È stata trasferita al centro clinico del carcere di Messina, ma è ancora a rischio paralisi in quanto i suoi arti superiori e inferiori sono quasi completamente atrofizzati. Parliamo di Rosa Zagari, condannata in primo grado a otto anni al processo denominato “Terramara Closed”, compagna dell’ex latitante ernesto fazzalari di Taurianova – catturato nel 2016 – a considerato il ricercato più pericoloso dopo l’imprendibile matteo messina denaro.
A denunciare il perdurare dell’immobilismo da parte dell’amministrazione penitenziaria per garantirle le adeguate cure è l’associazione Yairaiha Onlus che si occupa dei diritti dei detenuti.
Più di un mese fa grazie al sollecito dell’associazione e all’articolo pubblicato da Il Dubbio, Rosa Zagari è stata trasferita dal carcere di Santa Maria Capua Vetere dove non veniva curata, per garantirle appunto le terapie prescritte dai medici.
Ma cosa le era accaduto? Il nove febbraio scorso, quando era al carcere di Reggio Calabria, è caduta nella doccia.

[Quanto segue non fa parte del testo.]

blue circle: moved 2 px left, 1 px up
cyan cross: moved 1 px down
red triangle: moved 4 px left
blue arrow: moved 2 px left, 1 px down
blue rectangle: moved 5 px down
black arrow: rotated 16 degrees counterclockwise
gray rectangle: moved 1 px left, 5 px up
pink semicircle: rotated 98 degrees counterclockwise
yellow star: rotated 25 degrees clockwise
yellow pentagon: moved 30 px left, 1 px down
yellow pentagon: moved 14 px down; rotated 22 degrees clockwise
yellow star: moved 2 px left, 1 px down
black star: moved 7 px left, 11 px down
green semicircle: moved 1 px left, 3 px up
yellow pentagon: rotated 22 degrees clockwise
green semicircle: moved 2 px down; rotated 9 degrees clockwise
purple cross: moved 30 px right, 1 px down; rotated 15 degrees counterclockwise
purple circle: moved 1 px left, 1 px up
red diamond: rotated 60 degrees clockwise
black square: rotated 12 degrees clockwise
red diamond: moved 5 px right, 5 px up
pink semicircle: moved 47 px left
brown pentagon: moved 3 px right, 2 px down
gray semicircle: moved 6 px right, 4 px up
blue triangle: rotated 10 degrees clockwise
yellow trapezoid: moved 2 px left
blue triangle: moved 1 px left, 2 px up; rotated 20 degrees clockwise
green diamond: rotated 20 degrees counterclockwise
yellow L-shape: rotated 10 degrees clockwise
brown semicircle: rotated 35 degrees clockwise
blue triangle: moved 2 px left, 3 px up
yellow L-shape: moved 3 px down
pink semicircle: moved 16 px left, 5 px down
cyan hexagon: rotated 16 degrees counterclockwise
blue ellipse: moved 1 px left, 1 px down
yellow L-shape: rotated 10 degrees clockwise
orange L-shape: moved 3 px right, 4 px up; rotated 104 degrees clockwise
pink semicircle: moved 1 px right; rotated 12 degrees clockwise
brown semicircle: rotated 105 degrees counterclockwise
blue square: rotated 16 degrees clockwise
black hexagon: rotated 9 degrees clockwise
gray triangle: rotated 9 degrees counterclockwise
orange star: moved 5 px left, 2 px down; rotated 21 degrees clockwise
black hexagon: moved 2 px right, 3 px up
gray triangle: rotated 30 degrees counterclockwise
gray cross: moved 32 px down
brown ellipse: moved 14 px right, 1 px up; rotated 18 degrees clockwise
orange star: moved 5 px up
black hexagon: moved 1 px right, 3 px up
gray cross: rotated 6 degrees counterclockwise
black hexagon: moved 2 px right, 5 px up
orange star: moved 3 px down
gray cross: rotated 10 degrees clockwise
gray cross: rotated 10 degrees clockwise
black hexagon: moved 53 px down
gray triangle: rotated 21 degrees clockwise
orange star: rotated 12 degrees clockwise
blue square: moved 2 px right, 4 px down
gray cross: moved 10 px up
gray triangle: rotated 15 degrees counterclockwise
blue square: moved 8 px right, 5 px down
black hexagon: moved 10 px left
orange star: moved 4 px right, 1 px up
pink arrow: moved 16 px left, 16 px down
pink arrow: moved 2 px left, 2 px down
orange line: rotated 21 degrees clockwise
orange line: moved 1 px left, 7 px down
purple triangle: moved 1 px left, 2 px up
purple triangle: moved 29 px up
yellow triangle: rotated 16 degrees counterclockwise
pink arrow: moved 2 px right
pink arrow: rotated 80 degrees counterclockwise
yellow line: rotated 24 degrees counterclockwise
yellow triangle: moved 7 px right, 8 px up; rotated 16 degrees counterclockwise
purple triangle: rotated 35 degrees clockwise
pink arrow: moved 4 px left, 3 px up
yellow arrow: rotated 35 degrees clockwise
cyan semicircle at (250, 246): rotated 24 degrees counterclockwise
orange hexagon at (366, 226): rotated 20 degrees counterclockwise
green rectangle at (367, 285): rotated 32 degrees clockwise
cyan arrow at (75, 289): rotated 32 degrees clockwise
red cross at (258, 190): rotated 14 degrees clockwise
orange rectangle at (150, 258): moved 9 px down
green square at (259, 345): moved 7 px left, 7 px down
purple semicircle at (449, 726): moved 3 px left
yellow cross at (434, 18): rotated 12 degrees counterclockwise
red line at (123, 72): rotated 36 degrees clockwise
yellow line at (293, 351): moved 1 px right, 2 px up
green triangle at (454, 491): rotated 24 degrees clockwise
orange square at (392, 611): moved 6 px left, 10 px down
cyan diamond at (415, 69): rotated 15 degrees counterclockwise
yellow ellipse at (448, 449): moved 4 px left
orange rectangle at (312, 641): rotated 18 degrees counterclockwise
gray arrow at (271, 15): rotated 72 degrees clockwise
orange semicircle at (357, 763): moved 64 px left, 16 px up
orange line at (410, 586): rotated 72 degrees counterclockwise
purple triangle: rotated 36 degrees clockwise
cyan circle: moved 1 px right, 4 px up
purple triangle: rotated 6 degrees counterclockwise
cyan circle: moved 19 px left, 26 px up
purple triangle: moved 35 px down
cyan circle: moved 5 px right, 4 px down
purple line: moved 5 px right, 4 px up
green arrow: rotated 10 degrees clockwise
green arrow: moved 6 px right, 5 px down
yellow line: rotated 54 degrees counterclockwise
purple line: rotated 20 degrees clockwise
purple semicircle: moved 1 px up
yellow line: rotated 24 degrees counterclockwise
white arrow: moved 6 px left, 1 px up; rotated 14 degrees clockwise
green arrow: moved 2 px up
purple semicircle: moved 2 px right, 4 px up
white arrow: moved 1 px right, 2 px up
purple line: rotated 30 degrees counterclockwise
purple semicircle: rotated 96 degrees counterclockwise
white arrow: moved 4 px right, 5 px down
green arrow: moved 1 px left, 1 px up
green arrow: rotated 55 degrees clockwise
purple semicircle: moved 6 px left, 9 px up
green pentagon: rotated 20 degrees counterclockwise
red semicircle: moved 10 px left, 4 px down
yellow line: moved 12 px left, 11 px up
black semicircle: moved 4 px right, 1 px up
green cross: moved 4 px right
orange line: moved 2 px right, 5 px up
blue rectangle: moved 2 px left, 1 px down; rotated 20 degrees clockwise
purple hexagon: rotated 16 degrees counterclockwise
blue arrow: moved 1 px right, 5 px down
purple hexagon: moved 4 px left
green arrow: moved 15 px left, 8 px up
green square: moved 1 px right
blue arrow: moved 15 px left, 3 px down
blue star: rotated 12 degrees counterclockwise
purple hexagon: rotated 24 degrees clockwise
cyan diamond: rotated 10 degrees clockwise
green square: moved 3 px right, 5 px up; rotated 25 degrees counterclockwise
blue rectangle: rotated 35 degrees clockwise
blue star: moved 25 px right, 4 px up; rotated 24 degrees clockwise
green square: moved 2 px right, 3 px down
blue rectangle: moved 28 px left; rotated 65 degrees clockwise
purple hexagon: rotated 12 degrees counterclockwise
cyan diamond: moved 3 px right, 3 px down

Subito è stata trasportata all’ospedale, nel reparto di
neurologia, e dalla tac è emersa una “duplice rima di frattura lineare in
corrispondenza del processo trasverso di destra di L3 e rima di frattura a
livello del processo trasverso di L2”.
Il primario ha consigliato delle cure adeguate per evitare peggioramenti. “Riposare su letto rigido idoneo – si legge nella cartella clinica – praticare terapia medica con antalgici al bisogno e proseguire con la terapia antitrombotica come da prescrizione neurochirurgica.
Si consiglia inoltre di iniziare fin da subito a sottoporsi a prestazioni di Magnetoterapia alla colonna, a massaggio leggero decontratturante dei muscoli paravertebrali, alla rieducazione motoria degli arti inferiori, per cicli di 20 gg. al mese per almeno 5 mesi”.
E infine: “Utile, ma solo dopo il terzo mese e dopo controllo radiografico e specialistico, oltre alle prestazioni di fisioterapia, la rieducazione dei muscoli paravertebrali e della colonna dorso-lombare in piscina, in assenza di carico sul rachide”. Cure però tuttora non ricevute, nonostante il trasferimento al centro clinico del carcere messinese.
L’associazione Yairaiha Onlus si era attivata il 16 luglio scorso scrivendo al Garante nazionale delle persone private della libertà, a quello regionale, al ministro della Giustizia e al magistrato di sorveglianza, sollecitando un intervento urgente perché “le cure ricevute sono state esigue e inadeguate limitando la terapia al busto, che porta ininterrottamente dal 9 febbraio, e ad antidolorifici.
Riteniamo – concludono – che il diritto alla salute rientri tra i diritti fondamentali dell’uomo, a prescindere dagli eventuali reati commessi, così come sancisce la nostra Costituzione”.
L’avvocato Antonino Napoli, legale di Rosa Zagari, ha anche
presentato un’istanza a giugno scorso, denunciando la mancanza di cure e ha
chiesto la nomina di un perito per verificare lo stato di salute della donna,
anche per chiedere la compatibilità delle sue condizioni con il regime
carcerario. Ma a testimoniare le cure non appropriate è proprio la madre di
Rosa che ha scritto l’ennesima lettera rivolte alle istituzioni.
“Attualmente Rosa – scrive la signora Teresa Moscato – si trova presso l’Istituto penitenziario di Messina ma non è stata trasferita in una clinica, bensì in un lager, non viene curata, non viene considerata, e i medici oltre ad essere responsabili di atteggiamenti satiriche di basso livello, se ne lavano le mani, ricordando le gesta di un detto Ponzio Pilato.
Nell’Istituto penitenziario di Messina, le hanno sospeso la
somministrazione di Flactadol per sostituirlo al Contramal, farmaco che deriva
dalla classe degli oppioidi, cure, dunque, non appropriate affinché migliori la
condizione di salute di mia figlia”.
Il diritto alla salute, da ribadire ancora una volta, è
riconosciuto universalmente dalla nostra Costituzione, compreso chi è privo
della libertà. Non a caso l’articolo 39 comma 2 dell’ordinamento penitenziario
sancisce espressamente l’obbligo di sottoporre a costante controllo sanitario
il soggetto detenuto, garantendo, la propria tutela alla salute.
Un diritto garantito anche dalla Dichiarazione Universale
dei Diritti dell’Uomo e dalla Convenzione europea per la salvaguardia dei
diritti dell’uomo e delle libertà fondamentali, che sancisce espressamente il
divieto di sottoporre i detenuti a trattamenti disumani e degradanti.